The entries follow. Copy every line in which "Materialul" appears.

(Task material begins)

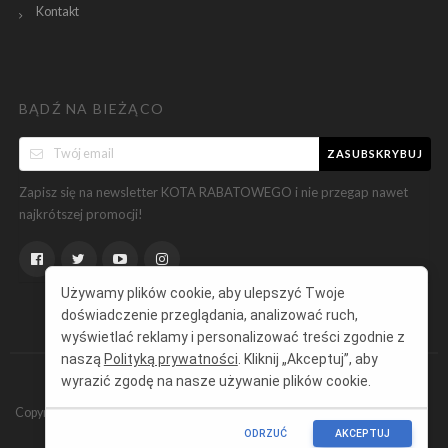
Kontakt
BĄDŹ NA BIEŻĄCO
ZASUBSKRYBUJ
Zapisz się na newsletter KOTA RABATOWEGO i nie przegap nawet
najkrótszej promocji!
Używamy plików cookie, aby ulepszyć Twoje
doświadczenie przeglądania, analizować ruch,
wyświetlać reklamy i personalizować treści zgodnie z
naszą
Polityką prywatności
. Kliknij „Akceptuj”, aby
wyrazić zgodę na nasze używanie plików cookie.
Copyright ©
KotRabatowy.pl
Wszelkie prawa zastrzeżone.
ODRZUĆ
AKCEPTUJ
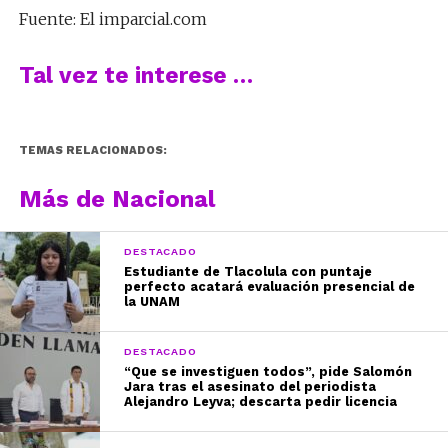
Fuente: El imparcial.com
Tal vez te interese …
TEMAS RELACIONADOS:
Más de Nacional
DESTACADO
Estudiante de Tlacolula con puntaje
perfecto acatará evaluación presencial de
la UNAM
DESTACADO
“Que se investiguen todos”, pide Salomón
Jara tras el asesinato del periodista
Alejandro Leyva; descarta pedir licencia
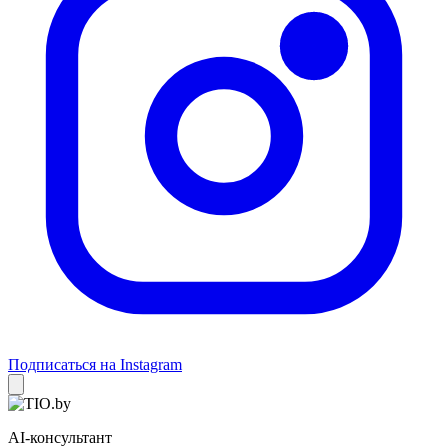
Подписаться на Instagram
AI-консультант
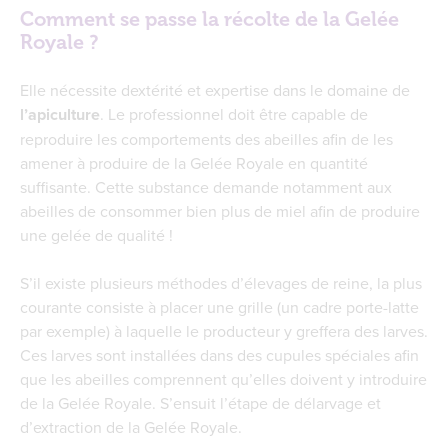
Comment se passe la récolte de la Gelée
Royale ?
Elle nécessite dextérité et expertise dans le domaine de
l’apiculture
. Le professionnel doit être capable de
reproduire les comportements des abeilles afin de les
amener à produire de la Gelée Royale en quantité
suffisante. Cette substance demande notamment aux
abeilles de consommer bien plus de miel afin de produire
une gelée de qualité !
S’il existe plusieurs méthodes d’élevages de reine, la plus
courante consiste à placer une grille (un cadre porte-latte
par exemple) à laquelle le producteur y greffera des larves.
Ces larves sont installées dans des cupules spéciales afin
que les abeilles comprennent qu’elles doivent y introduire
de la Gelée Royale. S’ensuit l’étape de délarvage et
d’extraction de la Gelée Royale.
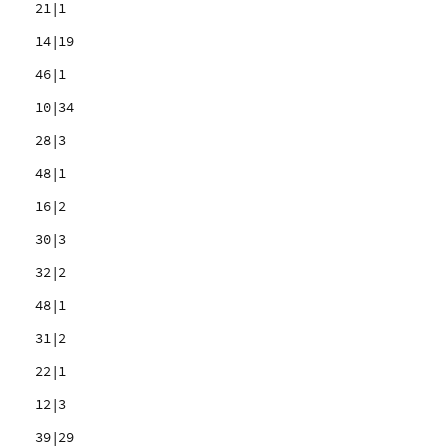
21|1
14|19
46|1
10|34
28|3
48|1
16|2
30|3
32|2
48|1
31|2
22|1
12|3
39|29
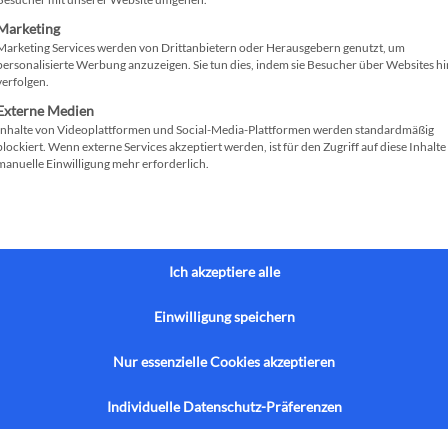
re
importieren. Mit dem
Effizienz Ihrer Arbeit um ein 
Marketing
Marketing Services werden von Drittanbietern oder Herausgebern genutzt, um
läufen zu 100 %
personalisierte Werbung anzuzeigen. Sie tun dies, indem sie Besucher über Websites h
il automatisch verarbeitet
verfolgen.
Externe Medien
Inhalte von Videoplattformen und Social-Media-Plattformen werden standardmäßig
blockiert. Wenn externe Services akzeptiert werden, ist für den Zugriff auf diese Inhalte
manuelle Einwilligung mehr erforderlich.
Ich akzeptiere alle
Einwilligung speichern
Aktuelles
Nur essenzielle Cookies akzeptieren
Individuelle Datenschutz-Präferenzen
ng Software
Newsletter
Termine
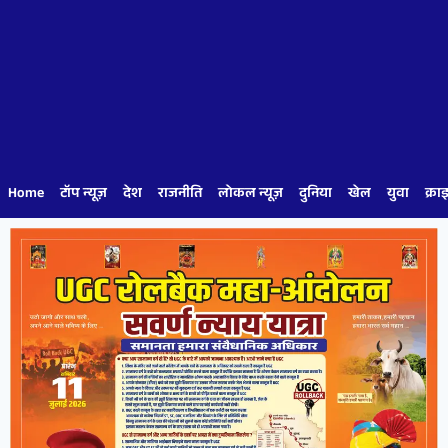
Home
टॉप न्यूज़
देश
राजनीति
लोकल न्यूज़
दुनिया
खेल
युवा
क्रा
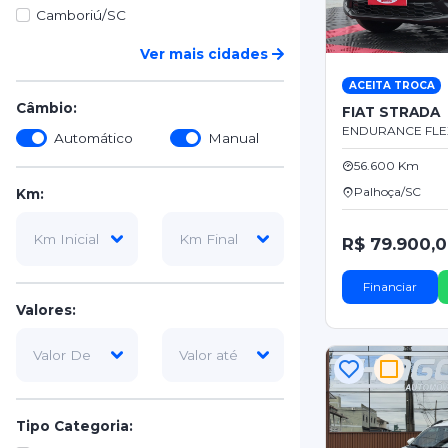
Camboriú/SC
Ver mais cidades
ACEITA TROCA
Câmbio:
FIAT STRADA
ENDURANCE FLEX
Automático
Manual
56.600 Km
Palhoça/SC
Km:
R$ 79.900,
Financiar
Valores:
Tipo Categoria:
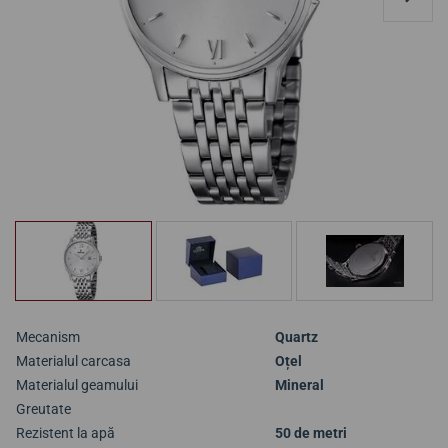
Mecanism
Quartz
Materialul carcasa
Oțel
Materialul geamului
Mineral
Greutate
Rezistent la apă
50 de metri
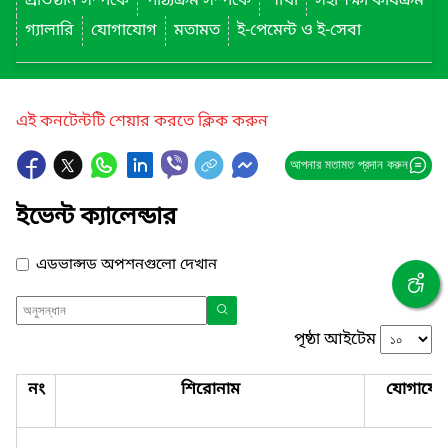
প্রতিষ্ঠান সম্পর্কে
পাঠ্যক্রম সম্পর্কে
শাখা
সহশিক্ষা কার্যক্রম
গ্যালারি
যোগাযোগ
মতামত
ই-পেমেন্ট ও ই-সেবা
এই কনটেন্টটি শেয়ার করতে ক্লিক করুন
আপনার মতামত প্রদান করুন
ইভেন্ট ক্যালেন্ডার
এডভান্সড অপশনগুলো দেখান
পৃষ্ঠা আইটেম
নং
শিরোনাম
যোগাযো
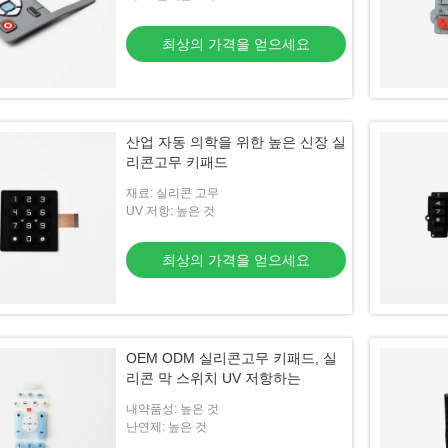
최상의 가격을 얻으세요
산업 자동 의학을 위한 높은 신장 실
리콘고무 키패드
재료: 실리콘 고무
UV 저항: 높은 것
최상의 가격을 얻으세요
OEM ODM 실리콘고무 키패드, 실
리콘 막 스위치 UV 저항하는
내약품성: 높은 것
난연제: 높은 것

(Task material ends)

*Output below*.
Materialul carcasa
Materialul geamului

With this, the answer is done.